# Ptarmagin success



## bamacpl (Jun 1, 2010)

What a trip!









Sent from my iPhone using Tapatalk


----------



## Airborne (May 29, 2009)

Congrats Bama!!!

That is Awesome!!!

I really think you should be smiling in the pic but I understand! :grin::grin::grin:


----------



## Bax* (Dec 14, 2008)

Sahweeeeeeet!


----------



## gdog (Sep 13, 2007)

Good work..is this hunt going on KSL Outdoors?


----------



## izzydog (Jan 18, 2008)

Who's more tired, you or Tic? That does look like an awesome trip.


----------



## wyogoob (Sep 7, 2007)

Hip hip hooray!!! Good job. Hard earned birds man. 

Did you save the heart n gizzards? If not, I'll walk up there and get em. 

.


----------



## BPturkeys (Sep 13, 2007)

Another clever computer trick in an attempt to make us believe Ptarmigans do really exist. If it was real, I would say nice job.


----------



## tigerpincer (Dec 5, 2009)

Congrats big D!! Glad you gotter done!


----------



## Slap That Quack (Mar 2, 2017)

Congrats, that is still a dream hunt of mine. Now I just need to get some friends cool enough to go with me and get some snow devil's.


----------



## hawglips (Aug 23, 2013)

Congratulations!


----------



## LostLouisianian (Oct 11, 2010)

Auburn is going to be the only college team named the Tigers who lose to two other teams in the same year named the Tigers...Geaux Clemson, Geaux LSU !


----------



## bamacpl (Jun 1, 2010)

gdog said:


> Good work..is this hunt going on KSL Outdoors?


Yes

Sent from my iPhone using Tapatalk


----------



## bamacpl (Jun 1, 2010)

izzydog said:


> Who's more tired, you or Tic?
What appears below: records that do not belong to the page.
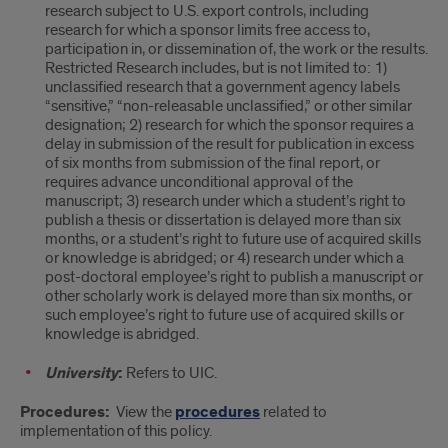
research subject to U.S. export controls, including
research for which a sponsor limits free access to,
participation in, or dissemination of, the work or the results.
Restricted Research includes, but is not limited to: 1)
unclassified research that a government agency labels
“sensitive,” “non-releasable unclassified,” or other similar
designation; 2) research for which the sponsor requires a
delay in submission of the result for publication in excess
of six months from submission of the final report, or
requires advance unconditional approval of the
manuscript; 3) research under which a student’s right to
publish a thesis or dissertation is delayed more than six
months, or a student’s right to future use of acquired skills
or knowledge is abridged; or 4) research under which a
post-doctoral employee’s right to publish a manuscript or
other scholarly work is delayed more than six months, or
such employee’s right to future use of acquired skills or
knowledge is abridged.
University
:
Refers to UIC.
Procedures:
View the
procedures
related to
implementation of this policy.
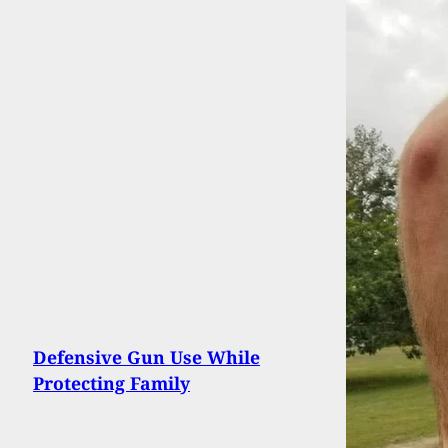
Defensive Gun Use While
Protecting Family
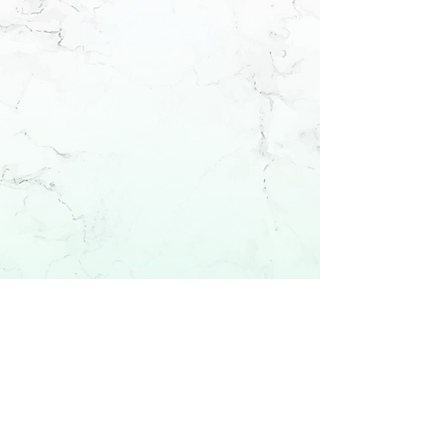
Fall 2026
enrollment
Enroll Now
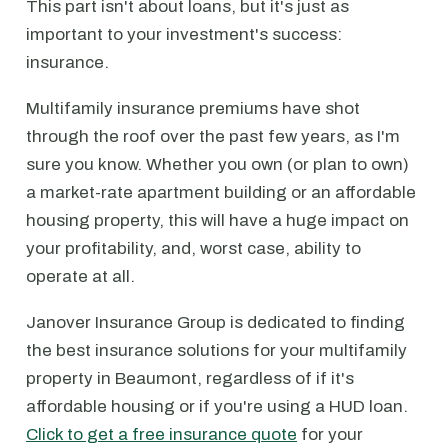
This part isn't about loans, but it's just as
important to your investment's success:
insurance.
Multifamily insurance premiums have shot
through the roof over the past few years, as I'm
sure you know. Whether you own (or plan to own)
a market-rate apartment building or an affordable
housing property, this will have a huge impact on
your profitability, and, worst case, ability to
operate at all.
Janover Insurance Group is dedicated to finding
the best insurance solutions for your multifamily
property in Beaumont, regardless of if it's
affordable housing or if you're using a HUD loan.
Click to get a free insurance quote
for your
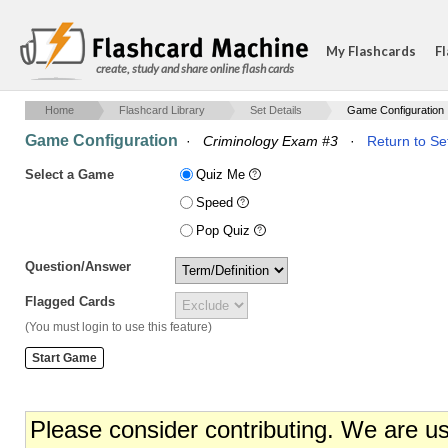
My Flashcards
Fl
create, study and share online flash cards
Home
Flashcard Library
Set Details
Game Configuration
Game Configuration
·
Criminology Exam #3
·
Return to Se
Select a Game
Quiz Me
Speed
Pop Quiz
Question/Answer
Flagged Cards
(You must login to use this feature)
Please consider contributing. We are u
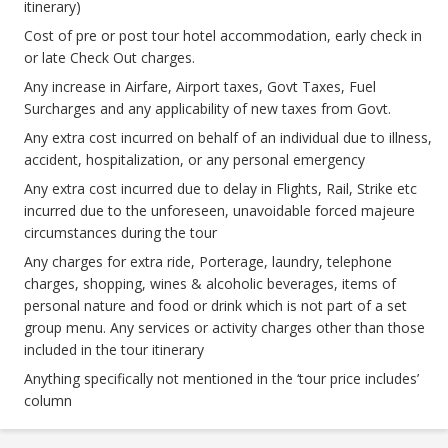
itinerary)
Cost of pre or post tour hotel accommodation, early check in
or late Check Out charges.
Any increase in Airfare, Airport taxes, Govt Taxes, Fuel
Surcharges and any applicability of new taxes from Govt.
Any extra cost incurred on behalf of an individual due to illness,
accident, hospitalization, or any personal emergency
Any extra cost incurred due to delay in Flights, Rail, Strike etc
incurred due to the unforeseen, unavoidable forced majeure
circumstances during the tour
Any charges for extra ride, Porterage, laundry, telephone
charges, shopping, wines & alcoholic beverages, items of
personal nature and food or drink which is not part of a set
group menu. Any services or activity charges other than those
included in the tour itinerary
Anything specifically not mentioned in the ‘tour price includes’
column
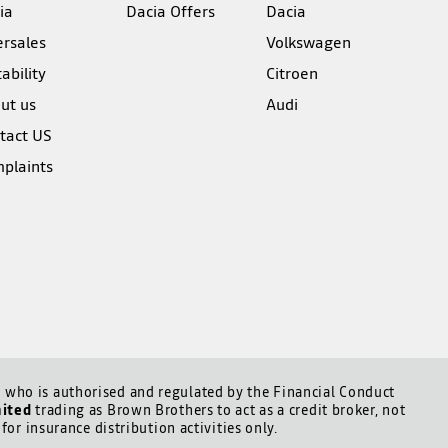
ia
Dacia Offers
Dacia
ersales
Volkswagen
ability
Citroen
ut us
Audi
tact US
plaints
who is authorised and regulated by the Financial Conduct
mited
trading as Brown Brothers to act as a credit broker, not
for insurance distribution activities only.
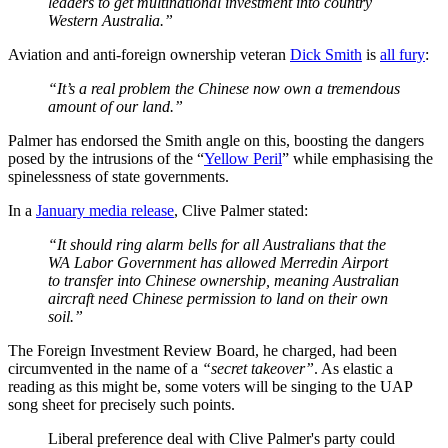
leaders to get multinational investment into country
Western Australia.”
Aviation and anti-foreign ownership veteran
Dick Smith
is
all fury
:
“It’s a real problem the Chinese now own a tremendous
amount of our land.”
Palmer has endorsed the Smith angle on this, boosting the dangers
posed by the intrusions of the “
Yellow Peril
” while emphasising the
spinelessness of state governments.
In a
January media release
, Clive Palmer stated:
“It should ring alarm bells for all Australians that the
WA Labor Government has allowed Merredin Airport
to transfer into Chinese ownership, meaning Australian
aircraft need Chinese permission to land on their own
soil.”
The Foreign Investment Review Board, he charged, had been
circumvented in the name of a
“secret takeover”
. As elastic a
reading as this might be, some voters will be singing to the UAP
song sheet for precisely such points.
Liberal preference deal with Clive Palmer's party could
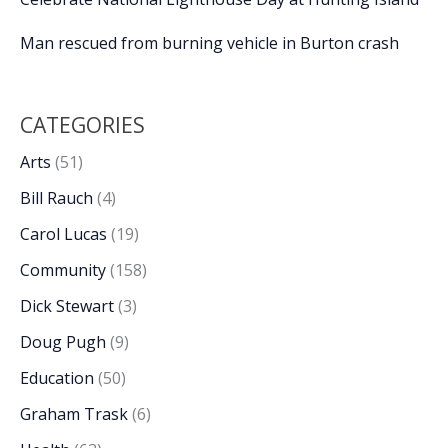
Man rescued from burning vehicle in Burton crash
CATEGORIES
Arts
(51)
Bill Rauch
(4)
Carol Lucas
(19)
Community
(158)
Dick Stewart
(3)
Doug Pugh
(9)
Education
(50)
Graham Trask
(6)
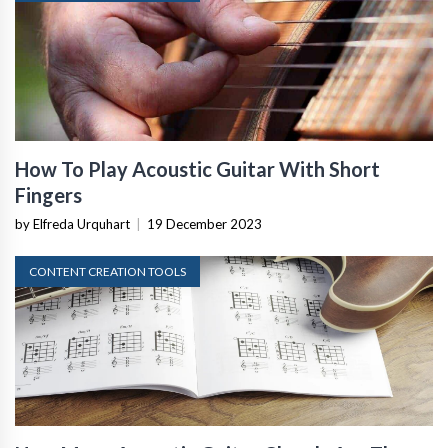
How To Play Acoustic Guitar With Short
Fingers
by Elfreda Urquhart
|
19 December 2023
CONTENT CREATION TOOLS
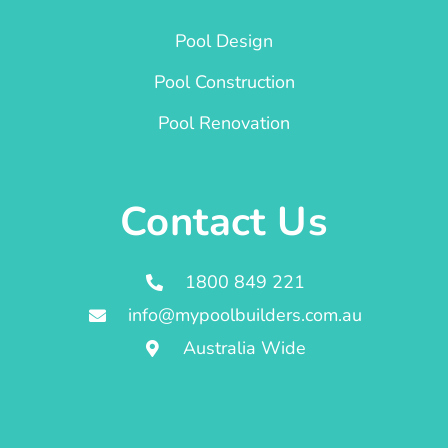
Pool Design
Pool Construction
Pool Renovation
Contact Us
1800 849 221
info@mypoolbuilders.com.au
Australia Wide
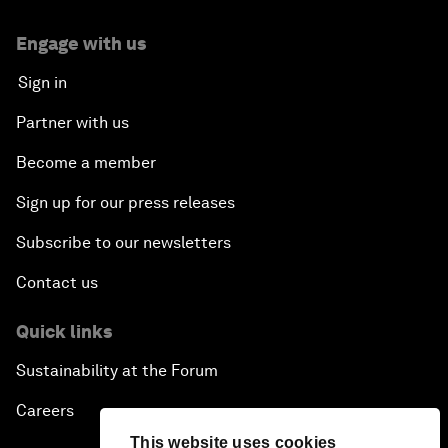
Engage with us
Sign in
Partner with us
Become a member
Sign up for our press releases
Subscribe to our newsletters
Contact us
Quick links
Sustainability at the Forum
Careers
This website uses cookies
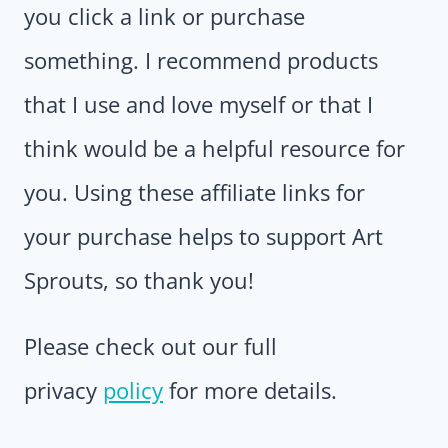
you click a link or purchase
something. I recommend products
that I use and love myself or that I
think would be a helpful resource for
you. Using these affiliate links for
your purchase helps to support Art
Sprouts, so thank you!
Please check out our full
privacy
policy
for more details.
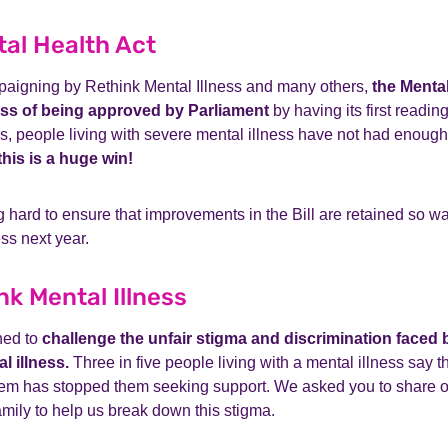
al Health Act
mpaigning by Rethink Mental Illness and many others,
the Mental
ess of being approved by Parliament
by having its first readin
, people living with severe mental illness have not had enough 
this is a huge win!
 hard to ensure that improvements in the Bill are retained so wa
ss next year.
nk Mental Illness
ned to
challenge the unfair stigma and discrimination faced 
l illness.
Three in five people living with a mental illness say t
hem has stopped them seeking support. We asked you to share 
amily to help us break down this stigma.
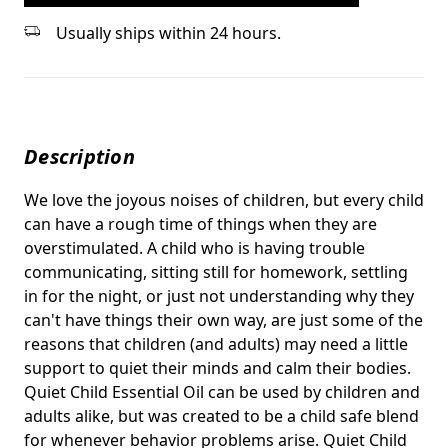
Usually ships within 24 hours.
Description
We love the joyous noises of children, but every child
can have a rough time of things when they are
overstimulated. A child who is having trouble
communicating, sitting still for homework, settling
in for the night, or just not understanding why they
can't have things their own way, are just some of the
reasons that children (and adults) may need a little
support to quiet their minds and calm their bodies.
Quiet Child Essential Oil can be used by children and
adults alike, but was created to be a child safe blend
for whenever behavior problems arise. Quiet Child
That does look like an awesome trip.


Tic for sure!!! That dude is one hell of a good dog!!

Sent from my iPhone using Tapatalk


----------



## bamacpl (Jun 1, 2010)

Haha!!! ROLL TIDE!!!


Sent from my iPhone using Tapatalk


----------



## bamacpl (Jun 1, 2010)

The show will October 7 @ 6:30PM


Sent from my iPhone using Tapatalk


----------